Ahead of the release of key economic data, including the CAD CPI m/m, Median CPI y/y, Trimmed CPI y/y, and the USD CB Consumer Confidence, the USD/CAD is making a notable bullish impulse around the 1.3680 level. This move aligns with the 50% and 61.8% Fibonacci retracement levels from the last swing, along with a confluence of resistance in this area, where the price is positioned below the 50 Moving Average on the H4 timeframe.
Key Economic Data Insights
Canadian CPI Expectations:
Statistics Canada is set to release the top-tier Consumer Price Index (CPI) data for May. The annual rate of CPI is expected to rise to 2.6% in May, slightly down from April’s 2.7% increase. On a monthly basis, CPI inflation is anticipated to ease to 0.3% from April’s 0.5% growth. The core CPI, which excludes volatile items like food and energy, showed no growth over the month in April.
The Bank of Canada (BoC) will also release its core Consumer Price Index data.
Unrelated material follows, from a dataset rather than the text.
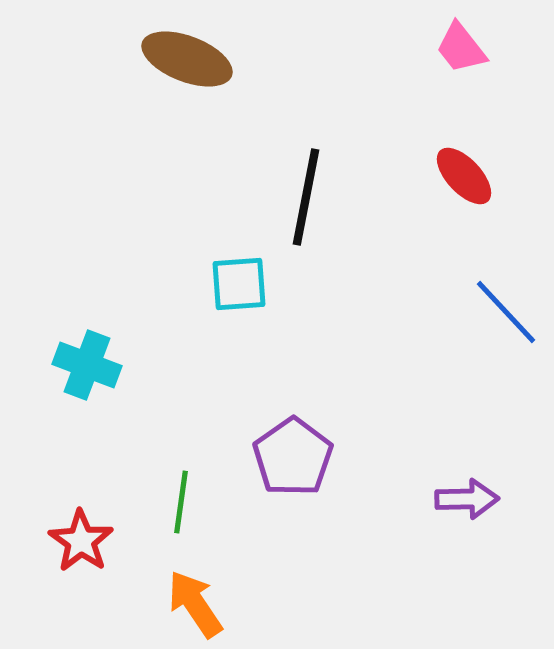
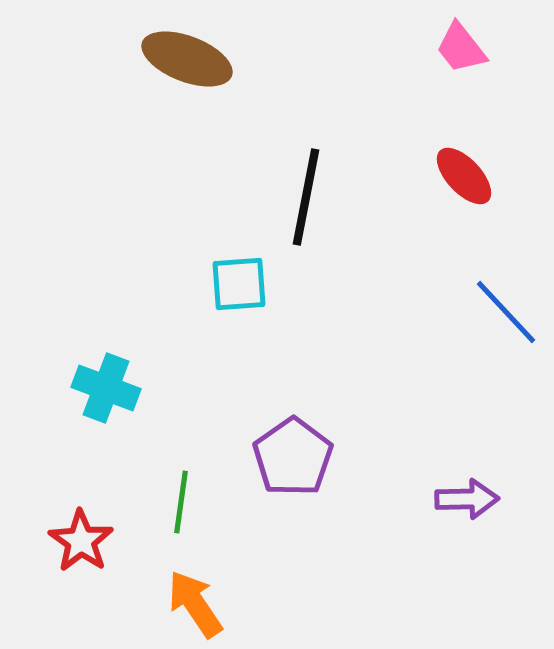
cyan cross: moved 19 px right, 23 px down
The annual BoC core CPI inflation is expected to remain steady at 1.6%, while the monthly BoC core CPI is projected to increase by 0.2%.
Canada’s inflation rate is likely to stay below 3.0% for the fifth consecutive month, approaching the central bank’s 2.0% target. A soft CPI report could enhance the BoC’s confidence that inflation is sustainably reaching its target, influencing market expectations for a potential rate cut next month.
Market Implications and Technical Analysis
If the CPI data is softer than expected, it could bolster the BoC’s confidence in a steady decline towards its inflation target, potentially leading to another rate cut. This scenario could cause the CAD to weaken, allowing the USD/CAD pair to stage a rebound toward the 1.3800 level as renewed dovish bets weigh on the CAD.
Technical Outlook:
Fibonacci Levels: The price action around the 1.3680 level is supported by the 50% and 61.8% Fibonacci retracement levels from the last swing, indicating a potential support zone.
Moving Averages: The USD/CAD is trading below the 50 Moving Average on the H4 timeframe, which could act as a resistance level.
Support and Resistance: The area around 1.3680 is crucial, given the confluence of Fibonacci levels and resistance, which could dictate the next move for the pair.
Conclusion
Given the upcoming economic data releases and the current technical setup, we are looking for a correction on the continuation in the USD/CAD pair. The interplay between the anticipated CPI data and the Bank of Canada’s potential policy response will be pivotal in shaping the near-term direction of the USD/CAD.